Anyone fancy a free shower ?
Show this to a Leaver, and watch them froth ...
The UK's ability to successfully export – and import – drone technology relies on our aviation safety regulators staying as closely aligned with the EU as possible, Royal Aeronautical Society UAV committee chairman Tony Hadley told The Register.
Reversing the UK's membership of the European Aerospace Safety Agency (EASA) would be too complicated in the short term, he said, rejecting the notion that by leaving EASA the UK could create a freer regulatory environment enabling greater experimentation with new technology.
"The [UK's Civil Aviation Authority, the CAA] hasn't got the capacity or the expertise to provide an effective standalone aviation regulatory organisation. It did have, 20 years ago, but we've sacked three quarters of the people. And the expertise... has gone to join EASA," he told The Register.
If post-Brexit British aviation regulations do not align closely to the EU's, Hadley said, British-certified drones and other aircraft will face tedious paperwork challenges in order to be allowed to fly abroad.
"As soon as you fly outside the country," he said, "you've got to conform to international regulations, which means EASA or the US Federal Aviation Authority. Brazil and Canada do their own thing but in order to get them to fly, they need to be recognised by EASA or the FAA. If EASA gives you a certificate you can fly anywhere in Europe.

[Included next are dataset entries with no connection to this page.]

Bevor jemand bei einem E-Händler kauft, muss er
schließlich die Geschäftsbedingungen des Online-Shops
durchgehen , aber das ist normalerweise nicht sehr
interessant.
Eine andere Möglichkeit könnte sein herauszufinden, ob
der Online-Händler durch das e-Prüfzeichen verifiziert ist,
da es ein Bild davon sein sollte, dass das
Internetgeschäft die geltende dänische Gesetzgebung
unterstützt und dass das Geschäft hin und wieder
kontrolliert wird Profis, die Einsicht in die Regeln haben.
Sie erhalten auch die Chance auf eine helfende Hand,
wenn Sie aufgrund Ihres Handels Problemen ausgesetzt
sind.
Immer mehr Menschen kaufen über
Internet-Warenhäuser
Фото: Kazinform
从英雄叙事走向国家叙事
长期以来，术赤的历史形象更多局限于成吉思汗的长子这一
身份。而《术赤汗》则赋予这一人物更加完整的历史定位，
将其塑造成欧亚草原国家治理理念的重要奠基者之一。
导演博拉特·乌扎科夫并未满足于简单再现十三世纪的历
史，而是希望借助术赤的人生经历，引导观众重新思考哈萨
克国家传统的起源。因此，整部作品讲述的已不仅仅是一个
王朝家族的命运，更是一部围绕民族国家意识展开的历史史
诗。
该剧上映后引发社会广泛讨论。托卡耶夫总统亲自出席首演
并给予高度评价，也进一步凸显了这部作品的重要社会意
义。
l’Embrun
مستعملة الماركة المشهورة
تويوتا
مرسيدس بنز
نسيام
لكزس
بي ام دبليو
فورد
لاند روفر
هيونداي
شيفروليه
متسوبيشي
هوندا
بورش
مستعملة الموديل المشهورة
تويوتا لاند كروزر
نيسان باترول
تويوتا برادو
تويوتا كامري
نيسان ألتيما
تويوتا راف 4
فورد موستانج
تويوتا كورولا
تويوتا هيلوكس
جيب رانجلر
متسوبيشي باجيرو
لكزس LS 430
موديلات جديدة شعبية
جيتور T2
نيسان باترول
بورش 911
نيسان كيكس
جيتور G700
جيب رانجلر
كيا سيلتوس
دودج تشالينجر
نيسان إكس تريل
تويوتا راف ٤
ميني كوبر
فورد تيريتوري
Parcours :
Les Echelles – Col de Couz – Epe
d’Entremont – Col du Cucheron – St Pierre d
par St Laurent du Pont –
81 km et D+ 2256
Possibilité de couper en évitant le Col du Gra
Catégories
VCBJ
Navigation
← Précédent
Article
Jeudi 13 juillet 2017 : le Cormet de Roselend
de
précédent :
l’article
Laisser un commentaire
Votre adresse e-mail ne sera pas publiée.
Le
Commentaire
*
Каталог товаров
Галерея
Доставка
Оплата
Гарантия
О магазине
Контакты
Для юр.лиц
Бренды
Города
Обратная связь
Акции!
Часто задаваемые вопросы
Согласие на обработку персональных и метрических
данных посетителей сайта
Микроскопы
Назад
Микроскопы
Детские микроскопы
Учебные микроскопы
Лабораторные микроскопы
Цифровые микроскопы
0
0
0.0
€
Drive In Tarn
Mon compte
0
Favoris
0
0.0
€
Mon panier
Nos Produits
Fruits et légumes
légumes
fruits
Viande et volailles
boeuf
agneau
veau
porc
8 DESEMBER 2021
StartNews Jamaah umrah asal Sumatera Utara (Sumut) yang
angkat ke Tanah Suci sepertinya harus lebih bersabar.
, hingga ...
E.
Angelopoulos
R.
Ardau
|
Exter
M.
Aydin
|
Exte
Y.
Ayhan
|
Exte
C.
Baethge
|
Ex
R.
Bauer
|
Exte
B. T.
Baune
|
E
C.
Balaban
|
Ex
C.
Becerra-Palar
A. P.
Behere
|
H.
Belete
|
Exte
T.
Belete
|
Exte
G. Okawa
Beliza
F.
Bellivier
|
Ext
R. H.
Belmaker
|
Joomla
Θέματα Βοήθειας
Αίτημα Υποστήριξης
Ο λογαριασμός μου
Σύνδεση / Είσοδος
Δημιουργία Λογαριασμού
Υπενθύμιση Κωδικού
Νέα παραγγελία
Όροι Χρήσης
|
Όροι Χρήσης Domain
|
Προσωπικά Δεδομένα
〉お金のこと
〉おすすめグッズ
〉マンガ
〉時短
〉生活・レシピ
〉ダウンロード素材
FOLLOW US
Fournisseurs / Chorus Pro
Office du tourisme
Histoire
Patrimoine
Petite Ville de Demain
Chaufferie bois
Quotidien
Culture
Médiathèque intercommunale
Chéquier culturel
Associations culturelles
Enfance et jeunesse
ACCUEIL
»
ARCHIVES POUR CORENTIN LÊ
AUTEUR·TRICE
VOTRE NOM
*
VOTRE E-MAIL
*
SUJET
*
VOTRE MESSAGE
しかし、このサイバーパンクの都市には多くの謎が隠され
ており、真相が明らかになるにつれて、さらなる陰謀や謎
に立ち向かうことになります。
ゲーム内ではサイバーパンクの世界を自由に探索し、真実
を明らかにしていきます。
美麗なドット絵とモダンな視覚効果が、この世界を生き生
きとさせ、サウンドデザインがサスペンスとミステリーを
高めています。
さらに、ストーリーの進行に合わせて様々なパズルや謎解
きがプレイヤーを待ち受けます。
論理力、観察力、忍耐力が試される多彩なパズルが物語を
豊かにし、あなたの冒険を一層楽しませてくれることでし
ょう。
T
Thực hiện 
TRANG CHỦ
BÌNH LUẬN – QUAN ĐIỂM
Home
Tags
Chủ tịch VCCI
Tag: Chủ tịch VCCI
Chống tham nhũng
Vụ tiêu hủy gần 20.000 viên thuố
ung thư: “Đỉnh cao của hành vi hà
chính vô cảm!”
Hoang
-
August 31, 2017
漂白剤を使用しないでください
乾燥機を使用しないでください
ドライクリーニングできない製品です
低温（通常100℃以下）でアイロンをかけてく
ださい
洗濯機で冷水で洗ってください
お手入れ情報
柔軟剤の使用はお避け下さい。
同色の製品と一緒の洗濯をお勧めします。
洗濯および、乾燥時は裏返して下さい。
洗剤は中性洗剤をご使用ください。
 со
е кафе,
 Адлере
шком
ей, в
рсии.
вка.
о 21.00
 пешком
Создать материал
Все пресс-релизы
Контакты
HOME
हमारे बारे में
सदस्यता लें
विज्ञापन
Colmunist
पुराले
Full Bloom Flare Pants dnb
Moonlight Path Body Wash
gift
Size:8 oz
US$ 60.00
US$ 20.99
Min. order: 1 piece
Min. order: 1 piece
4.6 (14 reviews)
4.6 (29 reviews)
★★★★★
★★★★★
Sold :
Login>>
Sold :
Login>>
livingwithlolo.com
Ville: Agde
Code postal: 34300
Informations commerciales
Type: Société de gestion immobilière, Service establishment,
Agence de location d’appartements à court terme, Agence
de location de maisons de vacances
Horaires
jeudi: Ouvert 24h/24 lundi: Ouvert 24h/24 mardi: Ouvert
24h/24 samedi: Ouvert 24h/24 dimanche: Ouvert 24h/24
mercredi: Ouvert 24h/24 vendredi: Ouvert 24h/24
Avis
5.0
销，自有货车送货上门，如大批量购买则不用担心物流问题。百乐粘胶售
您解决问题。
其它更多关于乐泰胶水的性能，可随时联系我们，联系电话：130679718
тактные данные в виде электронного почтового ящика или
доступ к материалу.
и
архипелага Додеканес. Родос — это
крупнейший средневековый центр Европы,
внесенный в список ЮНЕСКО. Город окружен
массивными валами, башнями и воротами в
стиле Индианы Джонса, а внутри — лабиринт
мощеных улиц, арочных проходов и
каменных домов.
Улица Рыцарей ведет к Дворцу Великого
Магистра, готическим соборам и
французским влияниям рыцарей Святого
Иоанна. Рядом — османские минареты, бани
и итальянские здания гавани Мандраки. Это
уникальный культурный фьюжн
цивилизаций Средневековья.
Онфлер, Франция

Technically you need [separate] approval to go to the States but they tend to rubber-stamp it and we rubber-stamp theirs."
For drones the cross-Atlantic differences are even wider. "Europe and the US are not on the same page, and the US hasn't got anything like the open, specific and certified vision of unmanned aircraft, whereas the UK has, though it uses different terms. There is scope there for people to go and do their own thing until they want to use it across borders – say, to do a survey in France."
Even remaining a member of EASA might be fraught with difficulty, Hadley warned. "What most people would like in post-Brexit Britain, but I'm not sure is possible, is that we remain a full member of EASA. But as EASA is an EU agency that may not happen."